§ **TASK GOAL**
Find every line of the records that has "County" and return it.

(Saved entries)

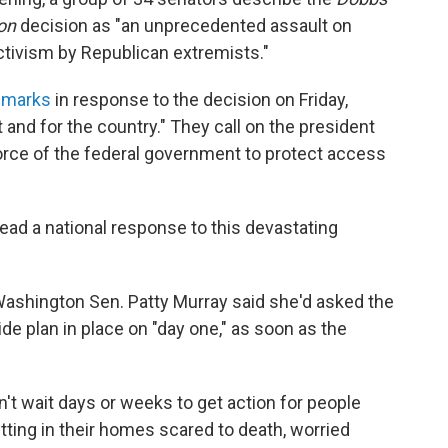
on
decision as "an unprecedented assault on
tivism by Republican extremists."
remarks
in response to the decision on Friday,
t and for the country." They call on the president
 force of the federal government to protect access
lead a national response to this devastating
Washington Sen. Patty Murray said she'd asked the
e plan in place on "day one," as soon as the
n't wait days or weeks to get action for people
itting in their homes scared to death, worried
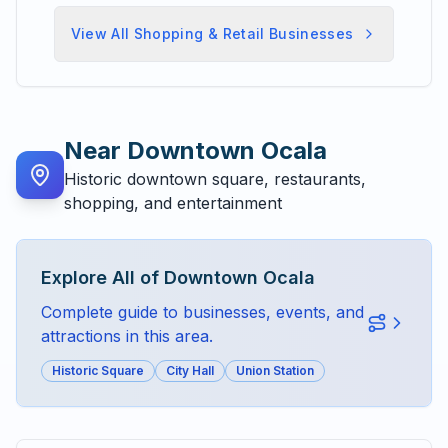
View All
Shopping & Retail
Businesses
Near
Downtown Ocala
Historic downtown square, restaurants,
shopping, and entertainment
Explore All of
Downtown Ocala
Complete guide to businesses, events, and
attractions in this area.
Historic Square
City Hall
Union Station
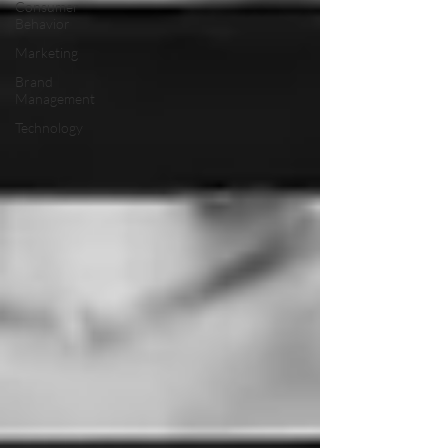
Consumer
Behavior
Marketing
Brand
Management
Technology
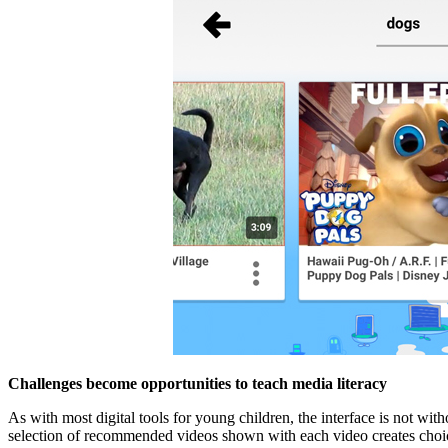
Challenges become opportunities to teach media literacy
As with most digital tools for young children, the interface is not wit
selection of recommended videos shown with each video creates choice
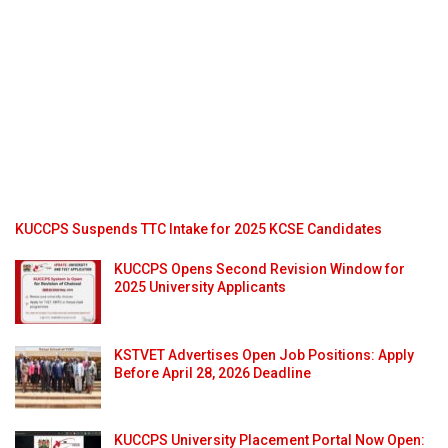
KUCCPS Suspends TTC Intake for 2025 KCSE Candidates
KUCCPS Opens Second Revision Window for
2025 University Applicants
KSTVET Advertises Open Job Positions: Apply
Before April 28, 2026 Deadline
KUCCPS University Placement Portal Now Open:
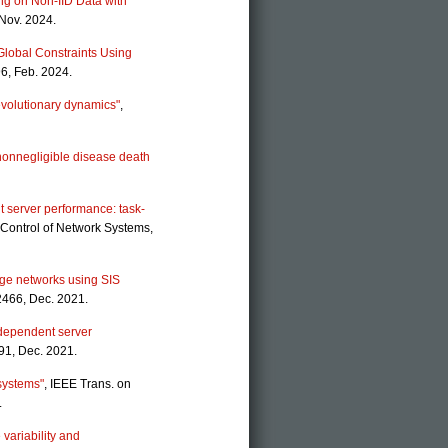
ng on Non-IID Data with
 Nov. 2024.
 Global Constraints Using
6, Feb. 2024.
volutionary dynamics"
,
nonnegligible disease death
t server performance: task-
 Control of Network Systems,
rge networks using SIS
2466, Dec. 2021.
y-dependent server
91, Dec. 2021.
 systems"
, IEEE Trans. on
.
variability and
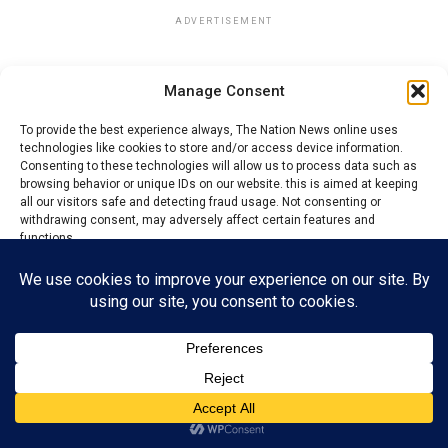
ADVERTISEMENT
Manage Consent
To provide the best experience always, The Nation News online uses
technologies like cookies to store and/or access device information.
Consenting to these technologies will allow us to process data such as
browsing behavior or unique IDs on our website. this is aimed at keeping
all our visitors safe and detecting fraud usage. Not consenting or
withdrawing consent, may adversely affect certain features and
functions.
Accept
Reject
View preferences
Privacy Policy
Contact us
Also speaking during the commissioning, the Gung Zaar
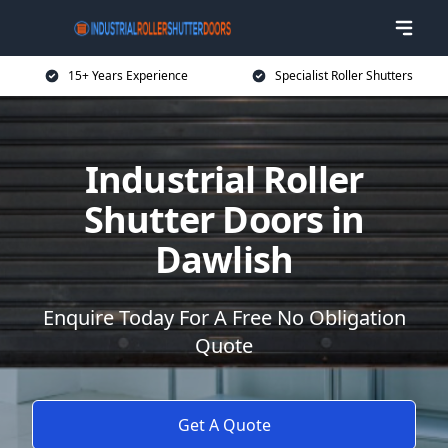
15+ Years Experience
Specialist Roller Shutters
Industrial Roller
Shutter Doors in
Dawlish
Enquire Today For A Free No Obligation
Quote
Get A Quote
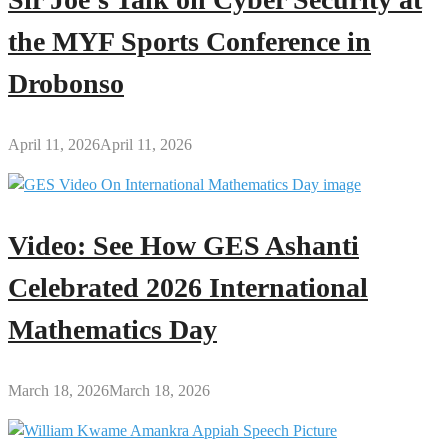
the MYF Sports Conference in
Drobonso
April 11, 2026
April 11, 2026
Video: See How GES Ashanti
Celebrated 2026 International
Mathematics Day
March 18, 2026
March 18, 2026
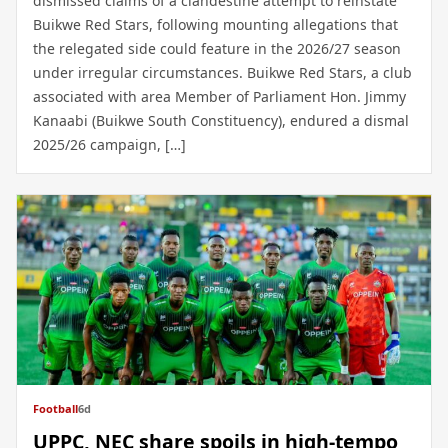
dismissed claims of a clandestine attempt to reinstate
Buikwe Red Stars, following mounting allegations that
the relegated side could feature in the 2026/27 season
under irregular circumstances. Buikwe Red Stars, a club
associated with area Member of Parliament Hon. Jimmy
Kanaabi (Buikwe South Constituency), endured a dismal
2025/26 campaign, […]
Football
6d
UPPC, NEC share spoils in high-tempo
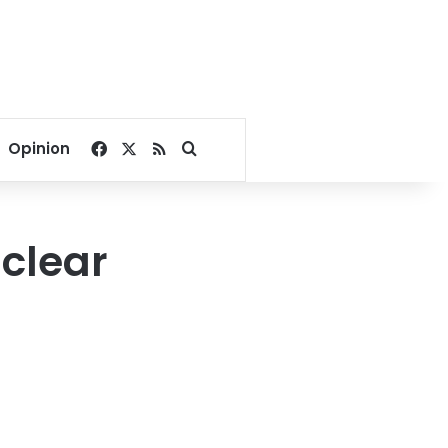
Facebook
X
RSS
Search for
Opinion
clear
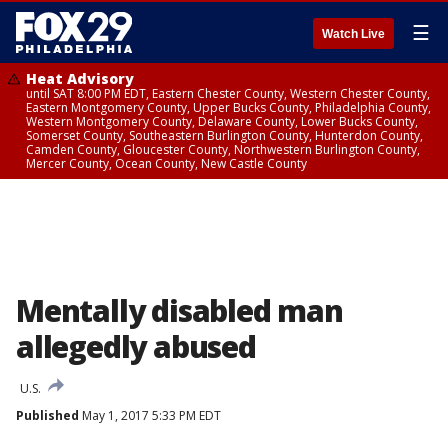
☰
Watch Live
Heat Advisory
until SAT 8:00 PM EDT, Eastern Chester County, Western Chester County,
Eastern Montgomery County, Upper Bucks County, Philadelphia County,
Western Montgomery County, Delaware County, Lower Bucks County,
Somerset County, Southeastern Burlington County, Hunterdon County,
Camden County, Gloucester County, Northwestern Burlington County,
Mercer County, Ocean County, New Castle County
Mentally disabled man
allegedly abused
U.S.
Published
May 1, 2017 5:33 PM EDT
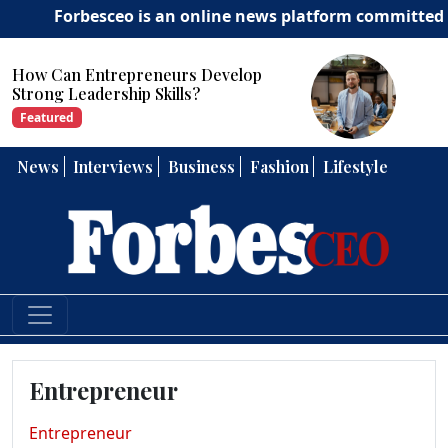
Forbesceo is an online news platform committed to deliv
How Can Entrepreneurs Develop
Strong Leadership Skills?
Featured
News
Interviews
Business
Fashion
Lifestyle
Entrepreneur
Entrepreneur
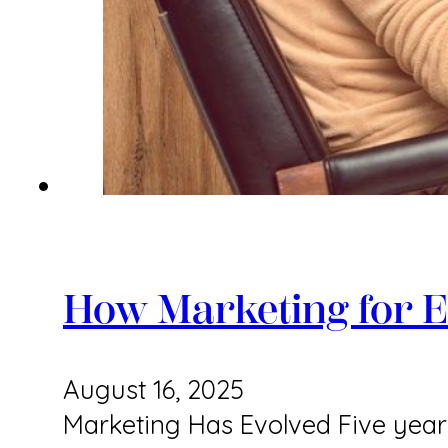
How Marketing for E
August 16, 2025
Marketing Has Evolved Five years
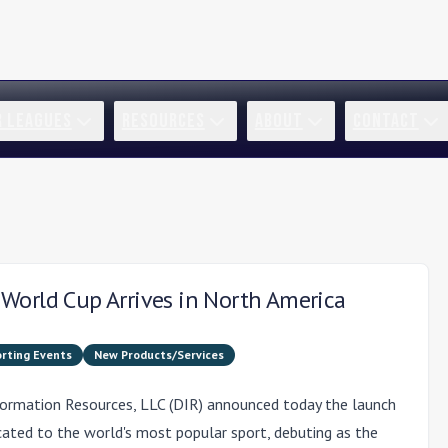
R LEAGUES
RESOURCES
ABOUT
CONTACT
World Cup Arrives in North America
rting Events
New Products/Services
formation Resources, LLC (DIR) announced today the launch
icated to the world's most popular sport, debuting as the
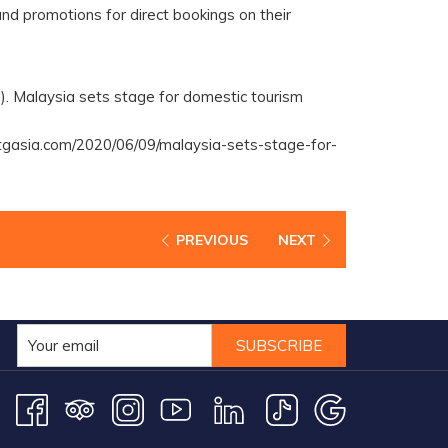
nd promotions for direct bookings on their
). Malaysia sets stage for domestic tourism
tgasia.com/2020/06/09/malaysia-sets-stage-for-
PREVIOUS
NEXT
SUBSCRIBE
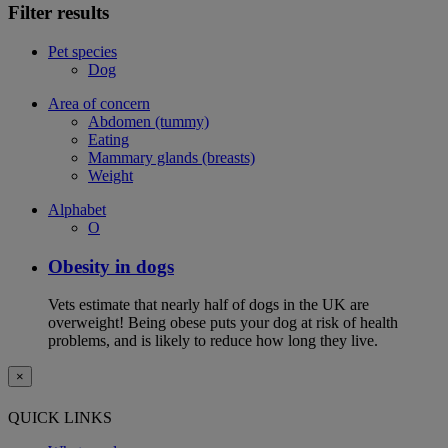
Filter results
Pet species
Dog
Area of concern
Abdomen (tummy)
Eating
Mammary glands (breasts)
Weight
Alphabet
O
Obesity in dogs
Vets estimate that nearly half of dogs in the UK are
overweight! Being obese puts your dog at risk of health
problems, and is likely to reduce how long they live.
×
QUICK LINKS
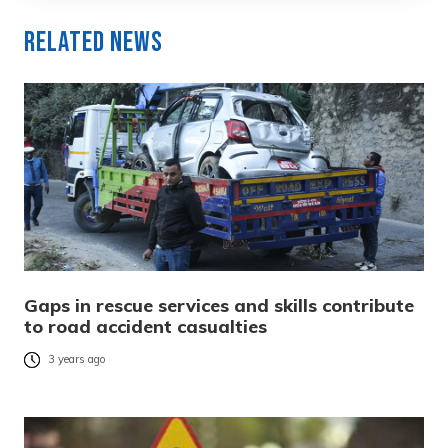
Related News
Gaps in rescue services and skills contribute
to road accident casualties
3 years ago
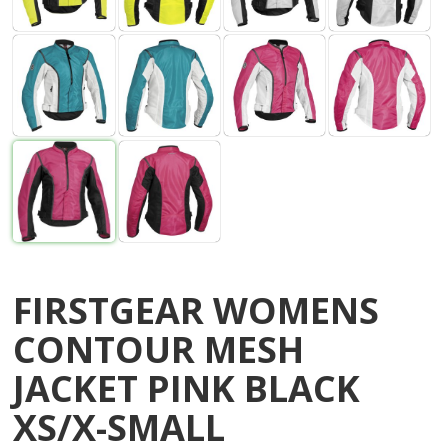
FIRSTGEAR WOMENS
CONTOUR MESH
JACKET PINK BLACK
XS/X-SMALL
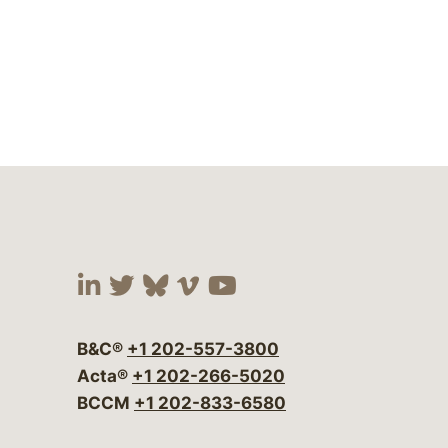
Visit our social media at:
Visit our social media at:
Visit our social media 
Visit our social me
Visit our social
B&C®
+1 202-557-3800
Acta®
+1 202-266-5020
BCCM
+1 202-833-6580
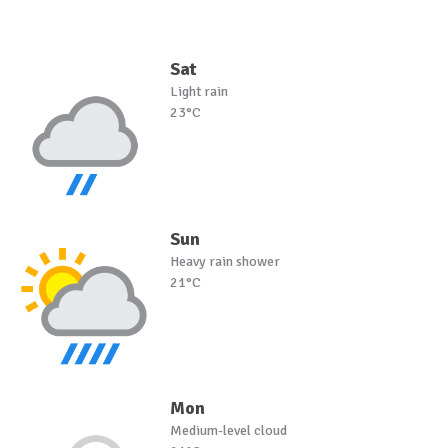
Sat
Light rain
23°C
Sun
Heavy rain shower
21°C
Mon
Medium-level cloud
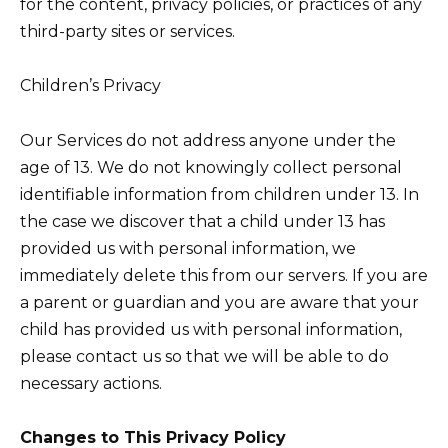
for the content, privacy policies, or practices of any
third-party sites or services.
Children’s Privacy
Our Services do not address anyone under the
age of 13. We do not knowingly collect personal
identifiable information from children under 13. In
the case we discover that a child under 13 has
provided us with personal information, we
immediately delete this from our servers. If you are
a parent or guardian and you are aware that your
child has provided us with personal information,
please contact us so that we will be able to do
necessary actions.
Changes to This Privacy Policy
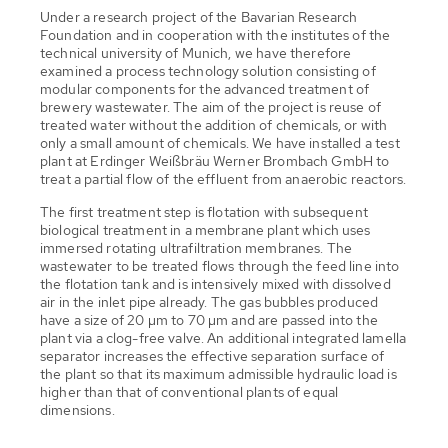
Under a research project of the Bavarian Research
Foundation and in cooperation with the institutes of the
technical university of Munich, we have therefore
examined a process technology solution consisting of
modular components for the advanced treatment of
brewery wastewater. The aim of the project is reuse of
treated water without the addition of chemicals, or with
only a small amount of chemicals. We have installed a test
plant at Erdinger Weißbräu Werner Brombach GmbH to
treat a partial flow of the effluent from anaerobic reactors.
The first treatment step is flotation with subsequent
biological treatment in a membrane plant which uses
immersed rotating ultrafiltration membranes. The
wastewater to be treated flows through the feed line into
the flotation tank and is intensively mixed with dissolved
air in the inlet pipe already. The gas bubbles produced
have a size of 20 µm to 70 µm and are passed into the
plant via a clog-free valve. An additional integrated lamella
separator increases the effective separation surface of
the plant so that its maximum admissible hydraulic load is
higher than that of conventional plants of equal
dimensions.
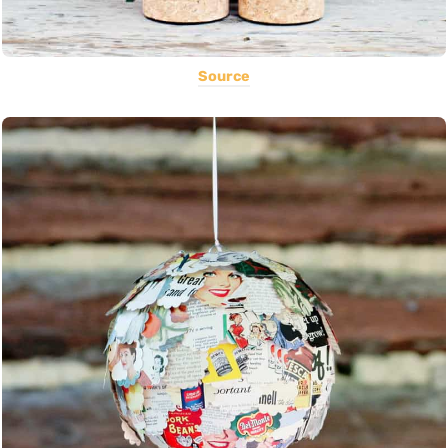
Source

§ **ANSWER FOR THE TASK**
until SAT 8:00 PM EDT, Eastern Chester County, Western Chester County,
Eastern Montgomery County, Upper Bucks County, Philadelphia County,
Western Montgomery County, Delaware County, Lower Bucks County,
Somerset County, Southeastern Burlington County, Hunterdon County,
Camden County, Gloucester County, Northwestern Burlington County,
Mercer County, Ocean County, New Castle County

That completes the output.